Instructor: Tina Miller

Tina has taught English, has an MFA in Creative Writing, and has several published novels and short stories.

Charles Dickens's 'The Signal-Man' is a short story of mystery, intrigue, sadness, and death on the railroad. The signal-man has his work cut out for him. The setting for this tale is appropriately dark and dismal.

Grim Responsibility

Taking place presumably in the mid-19th century, Charles Dickens's ''The Signal-Man'' revolves around the interactions between a signal-man, who controls the signals that direct trains, and another company official, who is our narrator. The signal-man discloses his secret of seeing a ghost several times; that same ghastly figure has preemptively alerted him of death on the tracks - but it's the signal-man's job to keep people alive.
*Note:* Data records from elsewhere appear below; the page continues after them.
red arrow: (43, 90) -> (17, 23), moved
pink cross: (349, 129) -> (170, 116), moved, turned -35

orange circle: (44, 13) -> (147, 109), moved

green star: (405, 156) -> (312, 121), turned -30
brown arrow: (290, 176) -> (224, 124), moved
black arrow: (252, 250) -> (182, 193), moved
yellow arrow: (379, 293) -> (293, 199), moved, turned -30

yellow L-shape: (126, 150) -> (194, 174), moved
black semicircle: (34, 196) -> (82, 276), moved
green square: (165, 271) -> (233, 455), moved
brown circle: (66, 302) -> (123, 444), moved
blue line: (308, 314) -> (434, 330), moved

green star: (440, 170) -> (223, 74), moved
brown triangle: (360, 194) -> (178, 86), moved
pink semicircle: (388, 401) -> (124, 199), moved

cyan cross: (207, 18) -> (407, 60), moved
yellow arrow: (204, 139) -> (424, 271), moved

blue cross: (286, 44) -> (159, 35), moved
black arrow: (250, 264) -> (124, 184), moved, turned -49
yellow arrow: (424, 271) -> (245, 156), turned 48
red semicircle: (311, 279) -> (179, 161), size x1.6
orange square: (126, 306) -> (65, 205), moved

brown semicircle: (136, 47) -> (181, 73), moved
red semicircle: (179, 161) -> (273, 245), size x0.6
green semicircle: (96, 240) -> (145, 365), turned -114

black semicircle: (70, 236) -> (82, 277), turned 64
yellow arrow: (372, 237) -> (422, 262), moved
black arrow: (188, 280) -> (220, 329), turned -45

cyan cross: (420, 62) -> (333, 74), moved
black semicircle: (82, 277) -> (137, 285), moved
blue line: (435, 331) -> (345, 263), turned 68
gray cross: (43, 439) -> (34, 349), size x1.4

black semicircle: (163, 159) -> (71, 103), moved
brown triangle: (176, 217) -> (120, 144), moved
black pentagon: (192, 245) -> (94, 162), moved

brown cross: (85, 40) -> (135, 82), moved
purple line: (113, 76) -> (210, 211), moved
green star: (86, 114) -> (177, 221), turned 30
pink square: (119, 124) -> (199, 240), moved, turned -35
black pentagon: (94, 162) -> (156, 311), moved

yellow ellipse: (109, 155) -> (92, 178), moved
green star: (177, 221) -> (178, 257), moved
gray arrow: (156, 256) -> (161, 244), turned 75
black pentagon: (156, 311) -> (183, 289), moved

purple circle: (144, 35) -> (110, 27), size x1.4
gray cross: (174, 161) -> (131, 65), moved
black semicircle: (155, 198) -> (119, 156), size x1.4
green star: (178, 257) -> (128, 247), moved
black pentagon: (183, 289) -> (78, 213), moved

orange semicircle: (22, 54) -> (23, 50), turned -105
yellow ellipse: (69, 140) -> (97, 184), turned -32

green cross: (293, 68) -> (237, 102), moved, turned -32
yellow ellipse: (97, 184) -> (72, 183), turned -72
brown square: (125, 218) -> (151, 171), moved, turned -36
It's a somber tale, and the setting adds to the grave plot.

Charles Dickens
Charles Dickens

Life on the Rails

When the narrator approaches the train tracks, he looks towards the signal-man, ''his figure was foreshortened and shadowed, down in the deep trench, and mine was high above him, so steeped in the glow of an angry sunset.'' Dickens's description of the environment and lighting sets the tone, or mood, of the story. The trench is deep, the man shadowed, and the sunset angry. Such details add to the general feeling of darkness.

The Signal-Man
The Signal Man

This ambiance, while macabre, is fitting for the railroad tracks. The winds are alive, as cold air rushes through the ''unnatural valley.'' The wind makes a harp of the telegraph wires. Trains rumble and pulse; they are forces to be reckoned with. As the narrator heads towards the signal-man, ''there came a vague vibration in the earth and air, quickly changing into a violent pulsation, and an oncoming rush that caused me to start back. . .this rapid train had passed me, and was skimming away over the landscape.'' These are signs of the life on the tracks.

Unsettling Landscape

There's more to the railroad than just the tracks. Surrounding the tracks is a valley: ''The cutting was extremely deep, and unusually precipitate.'' In this valley is the signal-man's post. The narrator tells us that the outside of the signal-man's post is ''as solitary and dismal a place as ever I saw.'' The walls are damp and, at times, dipping-wet; ''. . .it had an earthy, deadly smell.'' It's a dungeon. In one direction, there's a gloomy red light and the gloomier entrance to a black tunnel, in whose massive architecture there was a ''barbarous, depressing, and forbidding air.'' This concave leads to the signal-man's box.